Once your speakers are lined up you can include their profiles and twitter handles on your website. This will allow your audience get to know them if they don’t already and even suggest questions and topics that might help your speakers gauge the audience better.
#4: QR Codes
Use QR codes to connect your audience with your digital properties. A guest can scan a QR code and instantaneously “Like” your fan page, “Tweet” a message to their followers, post content to their Facebook profile, and much more. QR Codes are very easy to generate and, best of all, they are FREE!
#5: Twitter Backchannels
With a Twitter back channel run on something like Tweetwally, you and your audience can provide commentary so that non-attendees can follow on Twitter. There are issues around this: running commentary on screen can be distracting and comments may go off-topic or turn negative. A solution is to have a screen in the communal area away from the live event, with marshals collecting comments and feedback to put to the speaker at an appropriate time.
#6: Sharing Images
By setting up an official Flickr page and using small prizes and incentives to encourage participants to upload their own photos, you can quickly build a great unofficial photo record of the event, which you can use again in future promotions.
#7: Sharing Locations
Encourage attendees to check in using Facebook or Foursquare. You may want to offer incentives to encourage them. If its a large show, attendees will be able to see which booths are popular and what they are offering. You can also encourage attendees to explore booths they might otherwise miss.
#8: Virtual Attendees
If you don’t want space to limit your attendance, consider opening your event to virtual attendees. Some events go one step further and are entirely virtual. Virtual attendees can ask questions via social networks and comment using hashtags.
#9: Video Streaming
Live recording is the keystone to a virtual event. A dedicated Vimeo or YouTube channel enables you to stream events, either in whole or in part. This is particularly valuable at large events where attendees are never going to get around to everything. If you’re going to do this on a large scale, invest in dedicated recording equipment and internet connection.

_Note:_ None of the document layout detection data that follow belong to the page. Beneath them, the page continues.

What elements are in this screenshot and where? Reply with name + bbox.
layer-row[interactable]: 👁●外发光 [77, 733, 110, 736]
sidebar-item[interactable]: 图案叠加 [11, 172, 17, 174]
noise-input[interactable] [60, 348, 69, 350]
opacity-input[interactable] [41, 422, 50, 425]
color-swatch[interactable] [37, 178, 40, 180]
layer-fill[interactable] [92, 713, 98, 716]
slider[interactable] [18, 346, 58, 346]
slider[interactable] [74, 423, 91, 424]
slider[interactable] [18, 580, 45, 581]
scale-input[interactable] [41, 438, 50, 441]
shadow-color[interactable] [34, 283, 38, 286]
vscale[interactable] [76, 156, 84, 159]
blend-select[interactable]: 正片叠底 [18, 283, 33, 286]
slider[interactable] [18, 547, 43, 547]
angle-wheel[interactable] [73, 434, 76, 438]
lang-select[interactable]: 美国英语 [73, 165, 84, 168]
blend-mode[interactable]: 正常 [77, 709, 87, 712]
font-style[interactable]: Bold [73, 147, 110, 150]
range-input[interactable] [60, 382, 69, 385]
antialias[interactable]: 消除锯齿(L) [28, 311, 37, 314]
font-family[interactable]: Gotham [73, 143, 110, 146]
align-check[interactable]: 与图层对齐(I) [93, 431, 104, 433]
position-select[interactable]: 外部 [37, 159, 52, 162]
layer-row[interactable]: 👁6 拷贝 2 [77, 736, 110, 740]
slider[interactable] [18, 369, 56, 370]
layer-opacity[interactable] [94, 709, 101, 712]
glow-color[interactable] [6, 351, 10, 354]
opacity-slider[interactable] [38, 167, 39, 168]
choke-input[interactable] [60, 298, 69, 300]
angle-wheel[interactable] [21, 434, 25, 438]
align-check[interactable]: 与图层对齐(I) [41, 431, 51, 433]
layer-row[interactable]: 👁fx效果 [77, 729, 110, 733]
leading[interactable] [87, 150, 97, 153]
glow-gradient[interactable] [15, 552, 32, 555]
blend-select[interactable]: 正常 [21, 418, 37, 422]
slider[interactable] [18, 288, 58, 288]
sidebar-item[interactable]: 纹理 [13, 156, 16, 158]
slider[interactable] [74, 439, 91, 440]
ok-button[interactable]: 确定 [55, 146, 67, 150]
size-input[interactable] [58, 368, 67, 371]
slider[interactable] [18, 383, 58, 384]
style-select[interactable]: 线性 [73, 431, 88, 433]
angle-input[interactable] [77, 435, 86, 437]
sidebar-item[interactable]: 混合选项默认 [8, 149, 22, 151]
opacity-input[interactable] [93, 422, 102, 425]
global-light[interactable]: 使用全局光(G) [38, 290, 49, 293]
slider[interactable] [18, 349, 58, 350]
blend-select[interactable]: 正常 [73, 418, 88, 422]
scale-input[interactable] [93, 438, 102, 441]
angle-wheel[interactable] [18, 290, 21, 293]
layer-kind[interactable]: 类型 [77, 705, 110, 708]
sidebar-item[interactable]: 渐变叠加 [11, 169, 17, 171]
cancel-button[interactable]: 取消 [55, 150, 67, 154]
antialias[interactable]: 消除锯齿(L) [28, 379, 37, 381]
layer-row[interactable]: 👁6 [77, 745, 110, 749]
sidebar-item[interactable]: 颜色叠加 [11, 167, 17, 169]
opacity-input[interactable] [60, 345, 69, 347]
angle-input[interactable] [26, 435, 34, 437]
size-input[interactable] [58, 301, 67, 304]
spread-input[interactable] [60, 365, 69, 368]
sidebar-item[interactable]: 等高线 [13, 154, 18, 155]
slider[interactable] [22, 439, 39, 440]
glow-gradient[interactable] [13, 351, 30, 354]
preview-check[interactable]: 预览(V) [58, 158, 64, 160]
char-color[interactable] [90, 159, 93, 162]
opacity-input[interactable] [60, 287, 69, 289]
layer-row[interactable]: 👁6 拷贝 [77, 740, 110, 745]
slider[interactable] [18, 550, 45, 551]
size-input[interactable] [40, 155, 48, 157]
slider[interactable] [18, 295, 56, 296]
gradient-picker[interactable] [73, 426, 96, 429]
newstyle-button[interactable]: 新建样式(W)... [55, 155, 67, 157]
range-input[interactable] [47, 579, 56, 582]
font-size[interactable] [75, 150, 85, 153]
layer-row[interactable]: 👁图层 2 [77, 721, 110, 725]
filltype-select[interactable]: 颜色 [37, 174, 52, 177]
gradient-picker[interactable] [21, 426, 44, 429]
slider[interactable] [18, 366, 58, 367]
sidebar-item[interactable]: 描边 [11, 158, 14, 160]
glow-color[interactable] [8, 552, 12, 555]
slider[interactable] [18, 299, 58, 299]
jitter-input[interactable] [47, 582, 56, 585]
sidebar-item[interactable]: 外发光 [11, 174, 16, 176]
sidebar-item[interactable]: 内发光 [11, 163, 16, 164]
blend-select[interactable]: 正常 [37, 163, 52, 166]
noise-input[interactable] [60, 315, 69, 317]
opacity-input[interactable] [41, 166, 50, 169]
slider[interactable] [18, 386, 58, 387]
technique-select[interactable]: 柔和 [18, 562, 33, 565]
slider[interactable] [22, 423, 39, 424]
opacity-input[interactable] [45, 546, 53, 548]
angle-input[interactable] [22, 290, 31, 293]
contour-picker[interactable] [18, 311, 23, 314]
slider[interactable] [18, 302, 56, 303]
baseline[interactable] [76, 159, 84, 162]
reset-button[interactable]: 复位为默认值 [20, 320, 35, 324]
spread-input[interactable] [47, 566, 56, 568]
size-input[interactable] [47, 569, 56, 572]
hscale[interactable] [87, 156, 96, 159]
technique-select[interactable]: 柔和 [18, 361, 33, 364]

#10: Publish Your Twitter Wall
If you have a whole lot of media you don’t know what to do with, use Storify to collect Tweets, videos and photos and embed them in your website or share them through social media.
#11: Provide Access to Your Event with Links to Videos
You can make your website the main place for post-event material using video. This may also serve as marketing for the next event. Be sure to have an email sign-up on the same page to capture interest, and you may want to offer incentives for early interest.
Please let us know what we have missed out in the comments below.
Source and Related Articles
- Social Media Examiner (socialmediaexaminer.com)
- How to Use Twitter Hashtags to Generate Event Marketing Buzz (hubspot.com)
- 8 Modern Ways to Crush Your Trade Show Competition (hubspot.com)
- 5 Steps to Planning an Awesome Event With Inbound Marketing (hubspot.com)
- 9 Unique Ways to Generate Leads With QR Codes (hubspot.com)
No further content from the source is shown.